_Task details_
What number of lines in the entries hold the string "opacity"? Answer with it alone.

_Data extracts_
━━━━━━

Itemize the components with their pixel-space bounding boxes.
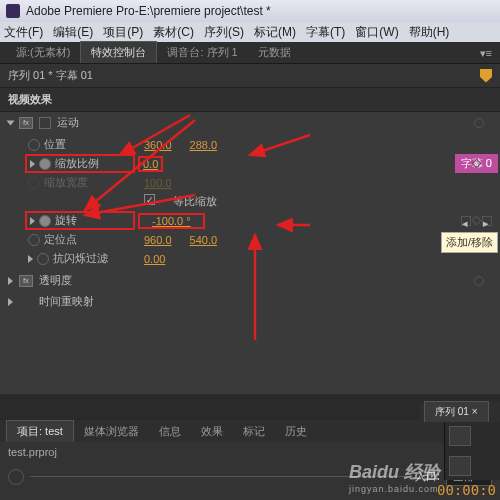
tooltip: 添加/移除 bbox=[441, 232, 498, 253]
prop-anchor-point: 定位点 960.0 540.0 bbox=[28, 230, 500, 249]
disclosure-icon[interactable] bbox=[30, 217, 35, 225]
add-keyframe-icon[interactable] bbox=[472, 216, 482, 226]
source-panel-tabs: 源:(无素材) 特效控制台 调音台: 序列 1 元数据 ▾≡ bbox=[0, 42, 500, 64]
menu-marker[interactable]: 标记(M) bbox=[254, 24, 296, 41]
position-y[interactable]: 288.0 bbox=[190, 139, 218, 151]
stopwatch-icon[interactable] bbox=[39, 158, 51, 170]
uniform-scale-checkbox[interactable]: ✓ bbox=[144, 194, 155, 205]
rotation-value[interactable]: -100.0 ° bbox=[138, 213, 205, 229]
stopwatch-icon[interactable] bbox=[28, 139, 40, 151]
tab-history[interactable]: 历史 bbox=[275, 421, 317, 442]
effect-bypass-icon[interactable] bbox=[474, 118, 484, 128]
prop-position: 位置 360.0 288.0 bbox=[28, 135, 500, 154]
prop-antiflicker: 抗闪烁过滤 0.00 bbox=[28, 249, 500, 268]
effect-motion[interactable]: fx 运动 bbox=[0, 112, 500, 133]
next-keyframe-icon[interactable]: ▸ bbox=[482, 216, 492, 226]
menu-edit[interactable]: 编辑(E) bbox=[53, 24, 93, 41]
scale-value[interactable]: 0.0 bbox=[138, 156, 163, 172]
prop-scale: 缩放比例 0.0 ◂▸ bbox=[28, 154, 500, 173]
prev-keyframe-icon[interactable]: ◂ bbox=[461, 216, 471, 226]
clip-name: 序列 01 * 字幕 01 bbox=[8, 68, 93, 83]
effect-motion-label: 运动 bbox=[57, 115, 79, 130]
tab-effect-controls[interactable]: 特效控制台 bbox=[80, 41, 157, 63]
prop-scale-width: 缩放宽度 100.0 bbox=[28, 173, 500, 192]
menu-project[interactable]: 项目(P) bbox=[103, 24, 143, 41]
fx-badge-icon[interactable]: fx bbox=[19, 275, 33, 287]
app-logo-icon bbox=[6, 4, 20, 18]
prop-uniform-scale: ✓等比缩放 bbox=[28, 192, 500, 211]
tab-markers[interactable]: 标记 bbox=[233, 421, 275, 442]
effect-motion-reset-icon[interactable] bbox=[39, 117, 51, 129]
watermark: Baidu 经验 jingyan.baidu.com bbox=[349, 460, 440, 494]
effect-time-remap-label: 时间重映射 bbox=[39, 294, 94, 309]
tab-effects[interactable]: 效果 bbox=[191, 421, 233, 442]
effect-controls-panel: 序列 01 * 字幕 01 字幕 0 视频效果 fx 运动 位置 360.0 2… bbox=[0, 64, 500, 394]
tab-media-browser[interactable]: 媒体浏览器 bbox=[74, 421, 149, 442]
window-titlebar: Adobe Premiere Pro - E:\premiere project… bbox=[0, 0, 500, 22]
anchor-x[interactable]: 960.0 bbox=[144, 234, 172, 246]
antiflicker-value[interactable]: 0.00 bbox=[144, 253, 165, 265]
timeline-tabs: 序列 01 × bbox=[420, 402, 500, 422]
clip-header: 序列 01 * 字幕 01 bbox=[0, 64, 500, 88]
selection-tool-icon[interactable] bbox=[449, 426, 471, 446]
panel-menu-icon[interactable]: ▾≡ bbox=[472, 44, 500, 63]
disclosure-icon[interactable] bbox=[8, 277, 13, 285]
fx-badge-icon[interactable]: fx bbox=[19, 117, 33, 129]
menu-title[interactable]: 字幕(T) bbox=[306, 24, 345, 41]
effect-opacity-label: 透明度 bbox=[39, 273, 72, 288]
stopwatch-icon[interactable] bbox=[28, 234, 40, 246]
tools-panel bbox=[444, 422, 500, 480]
search-icon[interactable] bbox=[8, 469, 24, 485]
anchor-y[interactable]: 540.0 bbox=[190, 234, 218, 246]
menu-help[interactable]: 帮助(H) bbox=[409, 24, 450, 41]
menu-sequence[interactable]: 序列(S) bbox=[204, 24, 244, 41]
position-x[interactable]: 360.0 bbox=[144, 139, 172, 151]
stopwatch-icon bbox=[28, 177, 40, 189]
disclosure-icon[interactable] bbox=[7, 120, 15, 125]
menu-clip[interactable]: 素材(C) bbox=[153, 24, 194, 41]
stopwatch-icon[interactable] bbox=[37, 253, 49, 265]
project-file: test.prproj bbox=[8, 446, 57, 461]
prop-rotation: 旋转 -100.0 ° ◂▸ bbox=[28, 211, 500, 230]
lower-panels: 序列 01 × 项目: test 媒体浏览器 信息 效果 标记 历史 ▾≡ te… bbox=[0, 420, 500, 500]
tab-source[interactable]: 源:(无素材) bbox=[6, 42, 80, 63]
uniform-scale-label: 等比缩放 bbox=[173, 194, 217, 209]
timecode[interactable]: 00:00:0 bbox=[437, 482, 496, 498]
tab-info[interactable]: 信息 bbox=[149, 421, 191, 442]
stopwatch-icon[interactable] bbox=[39, 215, 51, 227]
video-effects-header: 视频效果 bbox=[0, 88, 500, 112]
disclosure-icon[interactable] bbox=[28, 255, 33, 263]
tab-sequence[interactable]: 序列 01 × bbox=[424, 401, 489, 422]
effect-time-remap[interactable]: 时间重映射 bbox=[0, 291, 500, 312]
menu-file[interactable]: 文件(F) bbox=[4, 24, 43, 41]
app-name: Adobe Premiere Pro bbox=[26, 4, 135, 18]
effect-opacity[interactable]: fx 透明度 bbox=[0, 270, 500, 291]
scale-width-value: 100.0 bbox=[144, 177, 172, 189]
disclosure-icon[interactable] bbox=[8, 298, 13, 306]
menu-window[interactable]: 窗口(W) bbox=[355, 24, 398, 41]
effect-bypass-icon[interactable] bbox=[474, 276, 484, 286]
disclosure-icon[interactable] bbox=[30, 160, 35, 168]
tab-project[interactable]: 项目: test bbox=[6, 420, 74, 442]
track-select-tool-icon[interactable] bbox=[449, 456, 471, 476]
tab-audio-mixer[interactable]: 调音台: 序列 1 bbox=[157, 42, 247, 63]
project-path: E:\premiere project\test * bbox=[139, 4, 271, 18]
playhead-icon[interactable] bbox=[480, 69, 492, 83]
tab-metadata[interactable]: 元数据 bbox=[248, 42, 301, 63]
main-menu: 文件(F) 编辑(E) 项目(P) 素材(C) 序列(S) 标记(M) 字幕(T… bbox=[0, 22, 500, 42]
project-panel-tabs: 项目: test 媒体浏览器 信息 效果 标记 历史 ▾≡ bbox=[0, 420, 500, 442]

━━━━━━

_Solution below_
2